Je pense que tout le monde sera d’accord pour dire que Les Aubes Sont Mortes parle de la guerre. Et si vous en n’êtes pas encore convaincu, écoutez plutôt l’explication d’indolove « « Les aubes sont mortes hier matin ». Je vois cela comme le début de la guerre et ce "tu t'en souviens" serait là comme pour se le persuader. Les personnes vivant la guerre ne verront plus l'aube, où du moins, plus jamais du même œil». Il y a aussi le couplet suivant qui montre les conditions horrible de la guerre : « Au côté droit deux trous toujours. Le sang ruisselle dans ma voix. Dans la boue au creux de mes doigts ».

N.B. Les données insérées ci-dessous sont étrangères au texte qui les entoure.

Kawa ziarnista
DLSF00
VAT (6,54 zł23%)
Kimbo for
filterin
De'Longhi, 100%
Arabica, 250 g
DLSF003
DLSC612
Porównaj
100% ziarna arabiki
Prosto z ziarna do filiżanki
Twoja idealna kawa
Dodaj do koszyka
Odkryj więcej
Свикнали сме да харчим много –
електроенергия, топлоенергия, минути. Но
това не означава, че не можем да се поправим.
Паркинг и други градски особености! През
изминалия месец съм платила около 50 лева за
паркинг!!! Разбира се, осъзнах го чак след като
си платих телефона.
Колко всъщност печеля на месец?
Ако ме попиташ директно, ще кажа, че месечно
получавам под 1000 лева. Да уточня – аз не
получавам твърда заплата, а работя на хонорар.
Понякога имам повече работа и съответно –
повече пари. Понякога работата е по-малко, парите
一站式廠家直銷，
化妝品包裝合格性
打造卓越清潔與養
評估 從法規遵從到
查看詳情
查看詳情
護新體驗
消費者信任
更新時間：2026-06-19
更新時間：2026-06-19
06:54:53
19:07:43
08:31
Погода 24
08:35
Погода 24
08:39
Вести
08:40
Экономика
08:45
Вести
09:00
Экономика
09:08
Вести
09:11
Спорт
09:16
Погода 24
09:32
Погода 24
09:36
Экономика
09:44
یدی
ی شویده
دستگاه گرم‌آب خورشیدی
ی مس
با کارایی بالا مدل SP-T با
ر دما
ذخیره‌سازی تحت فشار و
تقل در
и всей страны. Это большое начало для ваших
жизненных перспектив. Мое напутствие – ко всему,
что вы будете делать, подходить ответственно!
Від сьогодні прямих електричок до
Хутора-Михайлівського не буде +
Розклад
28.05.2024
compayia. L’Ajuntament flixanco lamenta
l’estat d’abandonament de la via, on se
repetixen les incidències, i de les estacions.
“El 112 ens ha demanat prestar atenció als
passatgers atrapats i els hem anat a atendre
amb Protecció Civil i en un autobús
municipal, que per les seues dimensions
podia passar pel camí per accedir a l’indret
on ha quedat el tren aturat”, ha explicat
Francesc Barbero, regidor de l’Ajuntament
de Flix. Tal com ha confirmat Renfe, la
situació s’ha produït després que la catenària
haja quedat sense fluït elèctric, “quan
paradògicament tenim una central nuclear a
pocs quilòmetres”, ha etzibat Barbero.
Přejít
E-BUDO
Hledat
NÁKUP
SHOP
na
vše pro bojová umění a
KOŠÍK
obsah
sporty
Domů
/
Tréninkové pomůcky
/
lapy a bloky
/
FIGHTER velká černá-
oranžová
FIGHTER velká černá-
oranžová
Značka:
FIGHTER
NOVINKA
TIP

Et comme la guerre ne va pas sans la mort… « Je vois la mort avec cette phrase "Le sang a la couleur du sommeil" : le sommeil éternel ». Il n’y a pas qu’Indolove de cette avis, je laisse la parole à Miss Marco : « "Dis-moi" me fait penser à une sorte de dialogue entre un soldat et la mort, il se renseigne sur ce qui l'attend (…) « Les aubes sont mortes sans lendemain»: on ne voit pas d'issue possible, le lendemain ne peut exister. La seule "issue" possible est la mort. C’est pas vraiment une perspective d'avenir ».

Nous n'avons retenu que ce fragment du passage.